MicroRNA expression and allelic imbalance

We integrated allelic imbalance area from copy number analysis cohort (n = 119) (Fig. 3) with loci of all the 8 microRNAs we tested in this study. We considered allelic imbalance loci if a SNP locus is amplified or deleted at least in 15% of our tested samples. The integrated data of copy number variation (CNV) determined by SNP array analysis and deregulated candidate microRNAs were shown in Table 4. Four out of 8 deregulated microRNAs were located in gene locus with over 15% allelic imbalance (amplification or deletion). Among 119 NSCLCs, the locus of miR-205 showed amplifications in 29/119 (24.4%) cases and deletions in 13/119 (10.9%) cases. The locus of miR-126 showed amplifications in 11/119 (9.2%) cases and deletions in 22/119 (18.5%) cases. The locus of miR-150 showed amplifications in 10/119 (8.4%) and deletions in 19/119 (16.0%) cases. The locus of miR-31 showed amplifications in 6/119 (5.0%) and deletions in 20/119 (16.8%) cases.
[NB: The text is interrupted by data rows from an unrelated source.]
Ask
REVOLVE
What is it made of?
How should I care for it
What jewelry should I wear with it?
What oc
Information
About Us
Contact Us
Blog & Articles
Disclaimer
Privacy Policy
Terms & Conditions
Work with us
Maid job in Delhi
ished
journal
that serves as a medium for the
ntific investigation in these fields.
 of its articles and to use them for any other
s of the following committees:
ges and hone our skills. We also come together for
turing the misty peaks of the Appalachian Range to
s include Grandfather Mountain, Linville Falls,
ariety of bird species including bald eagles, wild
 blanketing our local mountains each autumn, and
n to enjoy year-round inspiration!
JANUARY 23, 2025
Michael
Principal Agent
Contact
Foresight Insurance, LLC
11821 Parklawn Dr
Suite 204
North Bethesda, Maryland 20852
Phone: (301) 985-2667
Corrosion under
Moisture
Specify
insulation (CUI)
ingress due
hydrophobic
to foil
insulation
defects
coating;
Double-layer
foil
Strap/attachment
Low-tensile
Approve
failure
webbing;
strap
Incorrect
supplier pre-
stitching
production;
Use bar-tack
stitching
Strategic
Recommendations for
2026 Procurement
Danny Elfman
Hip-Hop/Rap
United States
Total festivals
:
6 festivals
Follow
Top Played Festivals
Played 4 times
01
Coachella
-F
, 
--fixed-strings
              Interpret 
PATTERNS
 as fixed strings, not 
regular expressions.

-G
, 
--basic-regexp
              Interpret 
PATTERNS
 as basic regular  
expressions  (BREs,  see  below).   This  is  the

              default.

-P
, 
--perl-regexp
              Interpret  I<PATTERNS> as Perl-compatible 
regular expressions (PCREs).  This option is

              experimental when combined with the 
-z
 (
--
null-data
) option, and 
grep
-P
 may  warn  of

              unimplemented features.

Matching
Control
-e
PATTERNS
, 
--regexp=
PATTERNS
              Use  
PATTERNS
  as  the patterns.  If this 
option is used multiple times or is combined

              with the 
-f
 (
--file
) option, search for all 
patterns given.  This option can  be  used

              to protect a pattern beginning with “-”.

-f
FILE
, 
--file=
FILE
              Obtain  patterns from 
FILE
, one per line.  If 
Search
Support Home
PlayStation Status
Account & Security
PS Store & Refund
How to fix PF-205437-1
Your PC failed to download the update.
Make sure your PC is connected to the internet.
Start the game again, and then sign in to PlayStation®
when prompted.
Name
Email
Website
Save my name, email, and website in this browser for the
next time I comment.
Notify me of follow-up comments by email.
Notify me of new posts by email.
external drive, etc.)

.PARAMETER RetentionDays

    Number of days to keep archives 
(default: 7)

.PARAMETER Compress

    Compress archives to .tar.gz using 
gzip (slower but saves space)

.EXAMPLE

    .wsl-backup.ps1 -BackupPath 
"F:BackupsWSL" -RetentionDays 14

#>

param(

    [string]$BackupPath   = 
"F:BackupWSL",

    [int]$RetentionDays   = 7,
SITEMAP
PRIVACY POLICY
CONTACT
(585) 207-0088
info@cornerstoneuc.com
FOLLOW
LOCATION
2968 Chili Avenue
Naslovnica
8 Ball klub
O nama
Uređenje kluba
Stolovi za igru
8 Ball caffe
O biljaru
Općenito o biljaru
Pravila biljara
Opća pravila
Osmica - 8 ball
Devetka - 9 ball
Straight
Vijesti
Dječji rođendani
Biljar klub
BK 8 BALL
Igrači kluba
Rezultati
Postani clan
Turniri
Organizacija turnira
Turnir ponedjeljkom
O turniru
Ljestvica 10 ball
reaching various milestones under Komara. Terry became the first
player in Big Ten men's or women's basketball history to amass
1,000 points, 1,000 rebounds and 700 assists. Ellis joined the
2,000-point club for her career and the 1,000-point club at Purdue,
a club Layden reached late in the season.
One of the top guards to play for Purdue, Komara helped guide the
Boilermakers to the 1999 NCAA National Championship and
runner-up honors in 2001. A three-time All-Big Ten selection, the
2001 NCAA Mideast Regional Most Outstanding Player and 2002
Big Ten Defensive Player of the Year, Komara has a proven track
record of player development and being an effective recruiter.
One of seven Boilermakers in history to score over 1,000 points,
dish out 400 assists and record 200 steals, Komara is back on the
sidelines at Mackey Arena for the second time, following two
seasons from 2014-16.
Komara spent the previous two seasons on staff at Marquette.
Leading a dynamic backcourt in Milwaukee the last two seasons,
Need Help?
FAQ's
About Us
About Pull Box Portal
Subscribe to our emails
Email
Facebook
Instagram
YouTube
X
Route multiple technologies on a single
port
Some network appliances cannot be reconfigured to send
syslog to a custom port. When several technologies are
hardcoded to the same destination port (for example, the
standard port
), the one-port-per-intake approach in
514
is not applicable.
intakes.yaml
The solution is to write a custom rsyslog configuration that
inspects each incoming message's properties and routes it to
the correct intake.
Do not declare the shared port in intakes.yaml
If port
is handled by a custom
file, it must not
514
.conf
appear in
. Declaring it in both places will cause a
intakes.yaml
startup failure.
The locus of rest of the microRNAs (miR-296, miR-21, miR-23b and miR-145) had no or low level of allelic imbalance.

Table 4 Association of microRNA expression and allelic imbalance.

Overexpression and inhibition of miR-23b in lung cancer cell lines

To determine the biological consequences of miR-23b deregulation, we first analyzed the expression level of miR-23b in a panel of NSCLC cell lines and one immortalized normal broncho-epithelial cell line (Fig. 5B a). We decided to perform functional analysis using cell lines that were derived from ADCs because of the wide variability of expression levels. We selected H1838 cell line for miR-23b overexpression (mimic) and H1437 & H1944 cell lines for inhibition of miR-23b. We performed [3-(4,5-dimethylthiazol-2-yl)-2,5 diphenyl tetrazolium bromide] (MTT) assay using these three cells either overexpressing or inhibiting miR-23b. In the mimic study, cell viability was significantly increased in miR-23b transfected H1838 cells than control at 72 hours after transfection (p < 0.001, student t-test). While in the inhibition study, miR-23b siRNA transfected H1437 and H1944 cells showed significant decrease in cells viability compared to the control at 72 hours after transfection (p < 0.001, student t-test) (Fig. 5B b). These phenotypic characteristics due to forced alterations of miR-23b were consistent with primary NSCLC data that miR-23b is a potential oncogene.

Discussion

Generally, recurrent losses and gains of broad chromosomal regions in cancer suggest that multiple genes located in the same chromosomal regions may be concurrently function as a tumor suppressor gene (TSG) and oncogene. In addition to the identification of novel allelic imbalance area, our data provided confirmation of previously reported allelic imbalance area that may contain novel NSCLC related cancer genes. Furthermore, the integrated approach we employed in this study support the previous assumption that almost half of microRNA are located in the allelic imbalance areas.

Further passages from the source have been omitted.